The solution of the problem consists in determining the natural stratification of the results of observations into clearly defined clusters lying at a certain distance from each other. (It may turn out that the set of observations does not show a natural stratification into clusters, i.e. forms one cluster).

The usual form of representation of initial data in problems of cluster analysis is the matrix

,

each line of which represents measurement results considered features of one of the objects.

Clustering is designed to divide a set of objects into homogeneous groups ( clusters or classes). If the sample data is represented as points in the feature space, then the problem clustering reduces to the definition of "point condensings".

The concept of a cluster (cluster) is translated as "cluster", "bunch". Synonyms for the term "clustering" are "automatic classification", "unsupervised learning" and "taxonomy".

The purpose of clustering is to search for existing structures. Clustering is a descriptive procedure, it does not draw any statistical conclusions, but it provides an opportunity to conduct exploratory analysis and study the "data structure". Classes are not predetermined, the search for the most similar, homogeneous groups is carried out. A cluster can be described as a group of objects that have common properties.

There are two characteristics of a cluster:

    internal homogeneity;

    external isolation.

Clusters can be non-overlapping, or exclusive (non-overlapping, exclusive), and intersecting (overlapping). A schematic representation of non-intersecting and intersecting clusters is given in fig. 10.1.

Rice. 10.1 Disjoint and overlapping clusters

The term "cluster analysis", first introduced by Tryon in 1939, combines more than 100 different algorithms.

Unlike classification problems, cluster analysis does not require a priori assumptions about the data set, does not impose restrictions on the representation of the objects under study, and allows you to analyze indicators of various types of data (interval data, frequencies, binary data). It must be remembered that the variables must be measured on comparable scales.

10.1.2 Cluster characteristics

The cluster has the following mathematical characteristics: center, radius, standard deviation, cluster size.

Each object of the population in cluster analysis is considered as a point in a given feature space. The value of each of the attributes of a given unit serves as its coordinate in this space.

The cluster center is the locus of points in the space of variables.

Cluster radius - the maximum distance of points from the center of the cluster.

If it is impossible to unambiguously assign an object to one of the two clusters using mathematical procedures, then such objects are called disputable, and an overlap of clusters is detected. A disputed object is an object that can be assigned to several clusters based on similarity.
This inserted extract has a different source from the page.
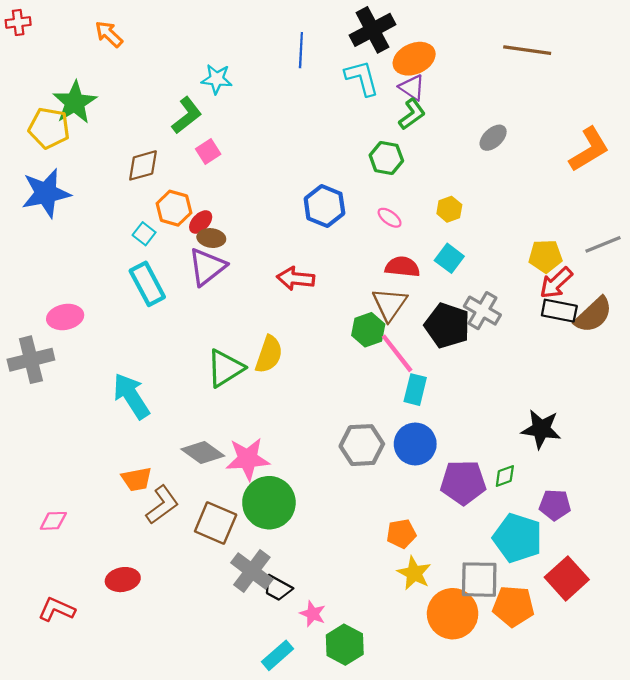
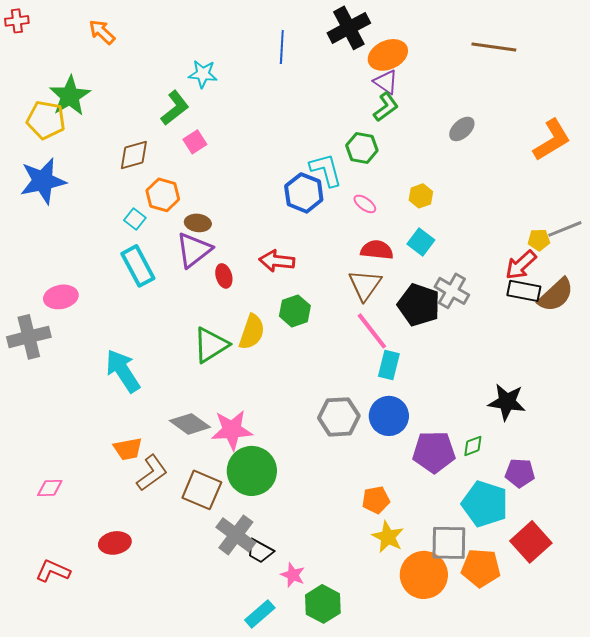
cyan L-shape: (362, 78) -> (326, 170), moved
red ellipse: (201, 222) -> (224, 276), moved, turned -60
yellow pentagon: (545, 256) -> (539, 240), moved, size x0.7
green hexagon: (368, 330) -> (295, 311), moved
The size of a cluster can be determined either by the radius of the cluster or by the standard deviation of the features for that cluster. An object belongs to a cluster if the distance from the object to the center of the cluster is less than the radius of the cluster. If this condition is met for two or more clusters, the object is disputable. The ambiguity of this problem can be eliminated by an expert or an analyst.

Each of the groups includes many approaches and algorithms.

Using various cluster analysis methods, an analyst can obtain different solutions for the same data. This is considered normal. Consider hierarchical and non-hierarchical methods in detail.

The essence of hierarchical clustering is the sequential merging of smaller clusters into larger clusters or the division of large clusters into smaller ones.

Hierarchical agglomerative methods (Agglomerative Nesting, AGNES) This group of methods is characterized by a consistent union of the original elements and a corresponding decrease in the number of clusters.

At the beginning of the algorithm, all objects are separate clusters. At the first step, the most similar objects are combined into a cluster. In subsequent steps, the merging continues until all objects form one cluster. Hierarchical divisive (divisible) methods (DIvisive ANAlysis, DIANA) These methods are the logical opposite of agglomerative methods. At the beginning of the algorithm, all objects belong to one cluster, which is divided into smaller clusters at subsequent steps, as a result, a sequence of splitting groups is formed.

Non-hierarchical methods reveal higher resistance to noise and outliers, incorrect choice of metric, inclusion of insignificant variables in the set involved in clustering. The price to be paid for these advantages of the method is the word "a priori". The analyst must predetermine the number of clusters, the number of iterations, or the stopping rule, as well as some other clustering parameters. This is especially difficult for beginners.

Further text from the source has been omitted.